(Galveston Island, 1972. All photos by Blair Pittman via The Atlantic.)
I love this series of photos from Texas in the 1970s that's up right now at The Atlantic's website. Part of it is that we just got back from a weekend getaway to Port Aransas, on the Gulf, which still looks amazingly like these 40-year-old shots of Galveston.

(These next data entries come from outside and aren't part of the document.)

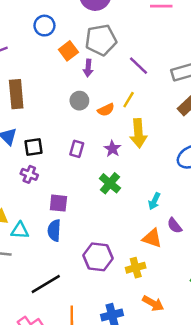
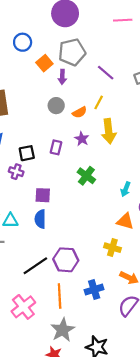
black square: (33, 147) -> (27, 153), moved
purple star: (112, 149) -> (82, 139), moved
purple hexagon: (98, 257) -> (66, 260), moved
yellow cross: (136, 268) -> (112, 248), turned 35

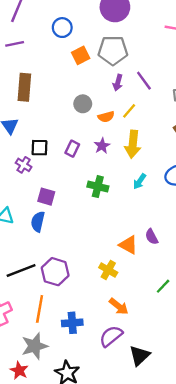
purple arrow: (62, 77) -> (118, 83), moved
green cross: (86, 176) -> (98, 187), turned -36
cyan arrow: (126, 189) -> (140, 181), moved
blue cross: (94, 290) -> (72, 323), moved

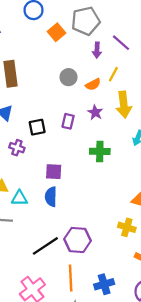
purple cross: (24, 165) -> (17, 148), moved

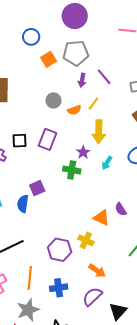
purple star: (95, 112) -> (83, 152), moved
purple rectangle: (68, 121) -> (47, 139), size x1.5
purple square: (54, 172) -> (37, 188), moved, turned -35
purple hexagon: (77, 240) -> (60, 250), moved

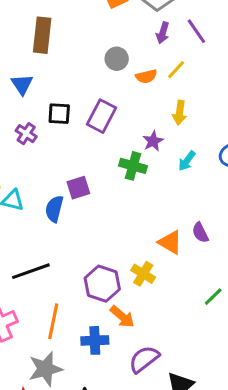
yellow arrow: (99, 132) -> (180, 113), size x0.7
orange arrow: (97, 271) -> (122, 317), moved

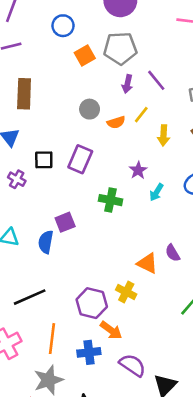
yellow arrow: (180, 113) -> (164, 135), moved
purple star: (153, 141) -> (138, 170), moved
purple semicircle: (144, 359) -> (132, 365), turned 76

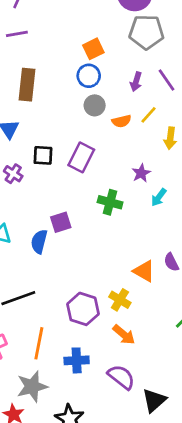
blue circle: (63, 26) -> (89, 76), moved
gray pentagon: (120, 48) -> (146, 32), moved
orange arrow: (111, 330) -> (124, 335), moved

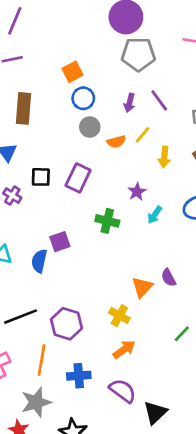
orange square: (93, 49) -> (72, 72), moved
orange triangle: (144, 271) -> (142, 287), turned 45
purple hexagon: (83, 309) -> (66, 324), moved
orange arrow: (124, 335) -> (124, 349), turned -75

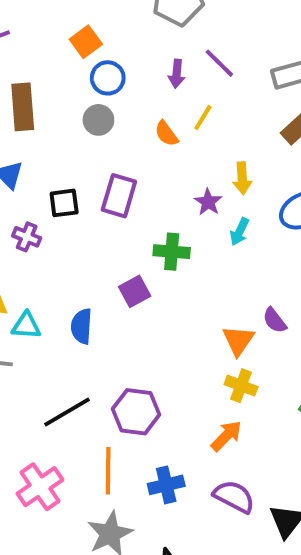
gray circle: (90, 127) -> (98, 120), moved
orange semicircle: (116, 142) -> (166, 134), turned 78
yellow arrow: (164, 157) -> (242, 178), moved
purple square: (60, 242) -> (135, 291), moved
yellow cross: (119, 316) -> (241, 386), moved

As a kid, sometimes I would ask my mom if I could have a certain toy or watch a TV show, and she would tell me, "No, it's tacky." She wasn't being snobby--she just thought that living a good, beautiful life meant surrounding yourself with good, beautiful things, and lots of the junk that kid-me wanted didn't qualify. My mom was a paradox (we all are) who also loved Coors Light and grew into a devoted NASCAR fan. But when it came to raising me, she emphasized cultivating the beautiful and a sense for the beautiful. And that meant that "the beach" for me growing up was a serene spot with white sand and blue water and no oil rigs on the horizon--we loved the beaches of the east coast, and we travelled to or aspired to travel to nicer beaches outside of the country.
There's a certain level of tackiness to the beaches of the Texas Gulf, and the 1970s were America's tackiest decade. But there's also value in finding beauty in what you've got on hand, in what you can afford--a value my mom absolutely understood--and that's what you get from this series.